People at this time of year end up going overboard with the holiday delicacies then shortly afterward endure the harshest of dietary regimes as a consequence. After stuffing their faces all holiday season and suffering the guilt that follows, the health conscious swallow gallons of detoxifying drinks, live on kale smoothies or even move to extreme measures such as the often touted and simultaneously dreaded lemon water cleanse. But a few weeks or a month of extreme eating cannot redeem over-the-top holiday excesses. In fact, the body becomes distressed going from binge eating to a Spartan diet in a matter of a few days. What’s more, this kind of extreme dieting doesn’t have staying power.
Look past any gluttony acted upon during the holidays. Instead, seek a long-term healthful outlook on food and eating. This will help you resolve your New Year’s dietary resolutions in a sustainable manner. Why not resolve just to eat a little healthier? Studies have shown that those who have a diet they can stick to, with a little cheating here and there, eat healthier overall. Incorporate the following advice in your New Year’s food resolutions and you’ll see a new, healthier, happier and brighter you, long-term.

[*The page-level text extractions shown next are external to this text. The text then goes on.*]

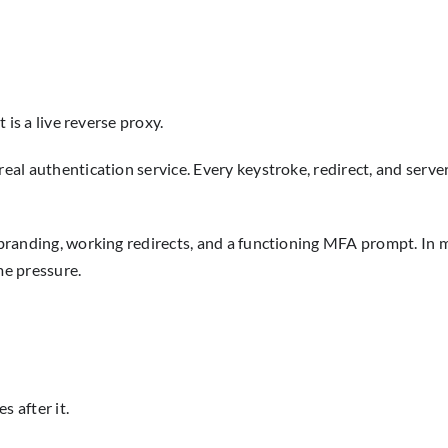
t is a live reverse proxy.
real authentication service. Every keystroke, redirect, and serve
 branding, working redirects, and a functioning MFA prompt. In mo
me pressure.
 after it.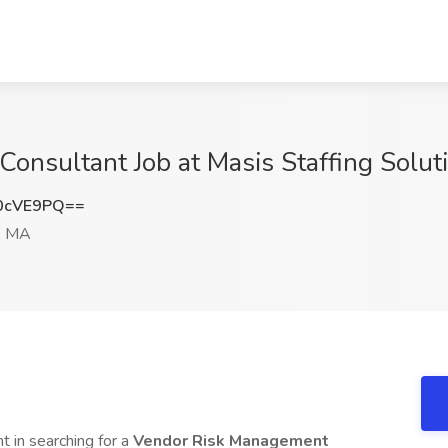
onsultant Job at Masis Staffing Solut
0cVE9PQ==
, MA
nt in searching for a
Vendor Risk Management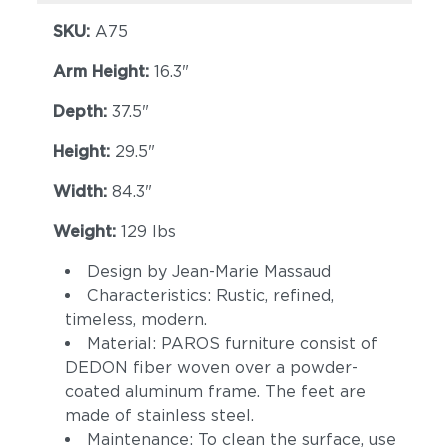
SKU:
A75
Arm Height:
16.3"
Depth:
37.5"
Height:
29.5"
Width:
84.3"
Cava
Malt
Weight:
129 lbs
Design by Jean-Marie Massaud
Characteristics: Rustic, refined,
timeless, modern.
Material: PAROS furniture consist of
DEDON fiber woven over a powder-
coated aluminum frame. The feet are
made of stainless steel.
Goji
Canyon
Maintenance: To clean the surface, use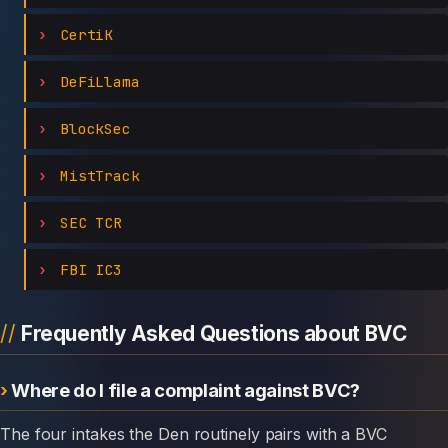
CertiK
DeFiLlama
BlockSec
MistTrack
SEC TCR
FBI IC3
Frequently Asked Questions about BVC
Where do I file a complaint against BVC?
The four intakes the Den routinely pairs with a BVC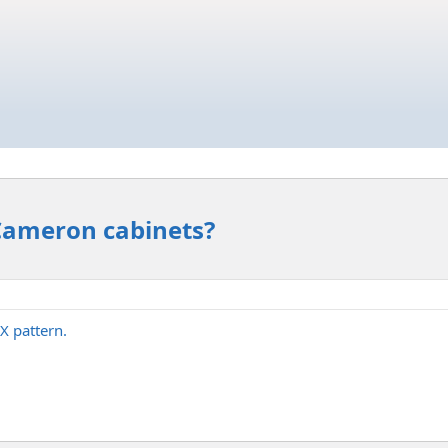
 Cameron cabinets?
X pattern.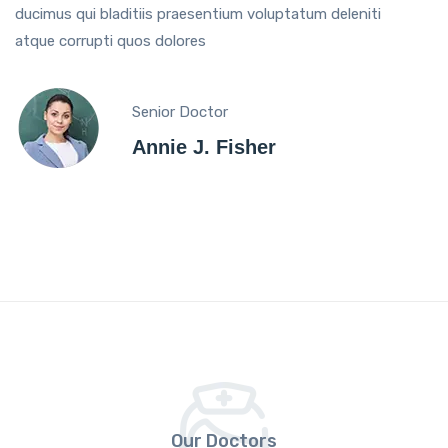
ducimus qui bladitiis praesentium voluptatum deleniti
atque corrupti quos dolores
Senior Doctor
Annie J. Fisher
Our Doctors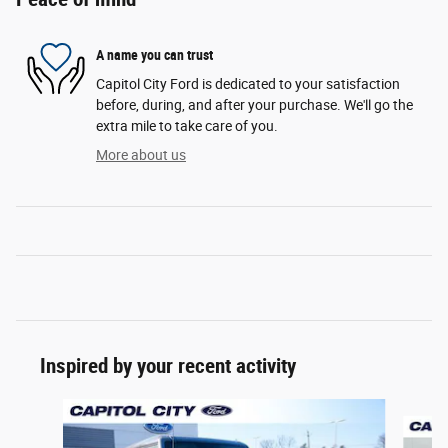
A name you can trust
Capitol City Ford is dedicated to your satisfaction
before, during, and after your purchase. We'll go the
extra mile to take care of you.
More about us
Inspired by your recent activity
Slide 1 of 6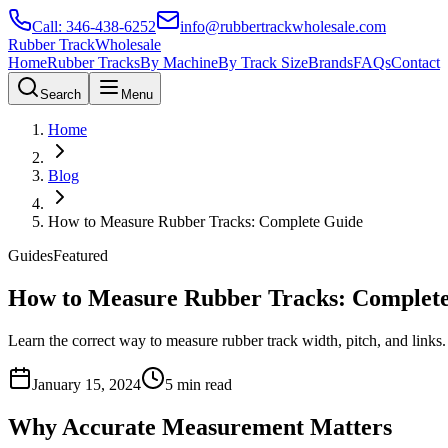
Call:
346-438-6252
info@rubbertrackwholesale.com
Rubber Track
Wholesale
Home
Rubber Tracks
By Machine
By Track Size
Brands
FAQs
Contact
Search
Menu
Home
Blog
How to Measure Rubber Tracks: Complete Guide
Guides
Featured
How to Measure Rubber Tracks: Complet
Learn the correct way to measure rubber track width, pitch, and link
January 15, 2024
5 min read
Why Accurate Measurement Matters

Limit processed foods. Anything that comes in a package should get the boot. Of course you can keep one small pack of your favorite cookies in the cupboard or in back of your desk for those emergencies when you just NEED one. Other than that, opt for fresh natural food and snacks. Don’t eat unless you are hungry. There are probably half a dozen times during our day that we pass food that calls us. Other times we grab for it when stressed, upset or dismayed. Find other ways to get the emotional release you are looking for such as talking to a coworker, seeing a funny YouTube video, or having a squeeze ball to attack.
Sometimes a big glass of water, or an apple or carrot will push out that chocolate chip cookie craving. Substitute usual unhealthy go-to snacks such as chips and crackers with healthful alternatives such as unsalted seeds, nuts, or apple slices with peanut butter. Hummus and whole wheat pita isn’t too bad either. Avoid added sugar and fat wherever possible. Soon you’ll find it’s easy to eat healthier in the New Year. You may even influence those around you to do the same.